On a dû mal à retrouver la même énergie de ce second volet.

Il ne reste plus que les défilés, quelques répliques bien senties et la nostalgie du premier.
Sinon rien de nouveau dans le monde de la mode.
24titouille
24titouille

62 abonnés 1 062 critiques Suivre son activité

3,5
Publiée le 24 mai 2026
Pour cette suite de l'excellent film du même nom de 2009, nous retrouvons les acteurs originaux pour de nouvelles aventures du magazine de mode Runway. Les scénaristes et le réalisateurs n'ont pas figés dans le temps le magazine, puisque le film aborde la numérisation, la consommation et le métier de journaliste de façon moderne. Voici donc pour le décor, puis on s'attaque aux personnages qui eux aussi ont évolués ces 20 dernières années, y compris Miranda Priesley personnage central et le plus périeux à aborder. Au delà de son côté tyran, le film la met en scène de façon plus humaine que le premier ( le fait que l'on voit son mari apparaître plus, y compris avec plus de dialogues aide le réalisateur ).
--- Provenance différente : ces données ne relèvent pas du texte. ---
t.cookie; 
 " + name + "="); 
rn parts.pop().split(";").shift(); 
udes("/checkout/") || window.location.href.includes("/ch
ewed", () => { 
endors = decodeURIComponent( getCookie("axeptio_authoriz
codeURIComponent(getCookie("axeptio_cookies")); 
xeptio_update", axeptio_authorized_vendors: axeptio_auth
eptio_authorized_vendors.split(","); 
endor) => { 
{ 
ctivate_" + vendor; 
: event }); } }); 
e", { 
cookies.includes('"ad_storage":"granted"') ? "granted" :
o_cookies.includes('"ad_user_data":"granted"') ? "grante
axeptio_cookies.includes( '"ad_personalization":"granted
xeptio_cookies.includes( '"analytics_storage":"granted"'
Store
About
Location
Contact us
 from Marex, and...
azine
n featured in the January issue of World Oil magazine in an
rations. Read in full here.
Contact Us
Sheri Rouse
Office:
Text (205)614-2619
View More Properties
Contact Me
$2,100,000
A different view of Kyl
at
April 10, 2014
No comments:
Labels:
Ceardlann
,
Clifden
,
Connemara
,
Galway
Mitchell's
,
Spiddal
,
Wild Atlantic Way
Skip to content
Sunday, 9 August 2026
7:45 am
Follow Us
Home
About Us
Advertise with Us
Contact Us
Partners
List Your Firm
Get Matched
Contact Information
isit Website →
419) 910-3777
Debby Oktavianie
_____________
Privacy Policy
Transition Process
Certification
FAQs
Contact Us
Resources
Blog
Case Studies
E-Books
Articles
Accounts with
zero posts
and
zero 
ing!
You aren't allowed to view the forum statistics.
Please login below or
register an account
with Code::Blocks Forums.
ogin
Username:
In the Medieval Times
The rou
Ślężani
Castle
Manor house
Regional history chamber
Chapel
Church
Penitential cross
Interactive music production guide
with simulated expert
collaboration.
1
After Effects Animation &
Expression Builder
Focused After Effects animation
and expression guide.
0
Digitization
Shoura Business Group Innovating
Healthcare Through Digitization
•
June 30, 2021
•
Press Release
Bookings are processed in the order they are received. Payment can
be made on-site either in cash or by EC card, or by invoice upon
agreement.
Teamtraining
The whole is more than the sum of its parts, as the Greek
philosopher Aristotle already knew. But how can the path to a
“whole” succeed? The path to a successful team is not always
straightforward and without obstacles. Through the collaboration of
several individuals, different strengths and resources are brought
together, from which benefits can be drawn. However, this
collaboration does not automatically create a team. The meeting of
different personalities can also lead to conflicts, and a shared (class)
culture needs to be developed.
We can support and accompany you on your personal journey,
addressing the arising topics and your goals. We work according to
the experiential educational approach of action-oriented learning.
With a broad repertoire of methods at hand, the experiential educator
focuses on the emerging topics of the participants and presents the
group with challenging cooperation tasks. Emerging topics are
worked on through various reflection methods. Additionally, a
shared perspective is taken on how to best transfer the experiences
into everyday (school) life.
Elle reste une femme d'affaire, d'ailleurs redoutable. Andy Sax et Nigel sont aussi de retour, l'une ayant beaucoup plus évoluée que le second, mais cette opposition d'évolution accentue encore plus la psychologie des personnages annexes ainsi que l'éditorial du magazine Runaway. L'intrigue va se porter sur l'évolution de l'éditorial du magazine au travers des personnages entre tradition et évolution spoiler: ( à marche forcée ) quitte à remplacer tout le monde, y compris Miranda Priesley.

On l'aura compris ce sont donc encore les personnages qui feront le ciment du film, et de ce point de vue, c'est un plaisir de les retrouver avec leurs évolutions et leurs ambitions, même si l'intrigue plutôt prévisible manque cruellement de suspense ce qui aurait ajouté un peu plus de tension au film et de corps à la réalisation.
Les studios hollywoodiens nous offre une suite tout de même à la hauteur et très plaisante à regarder. On ne sort pas déçu.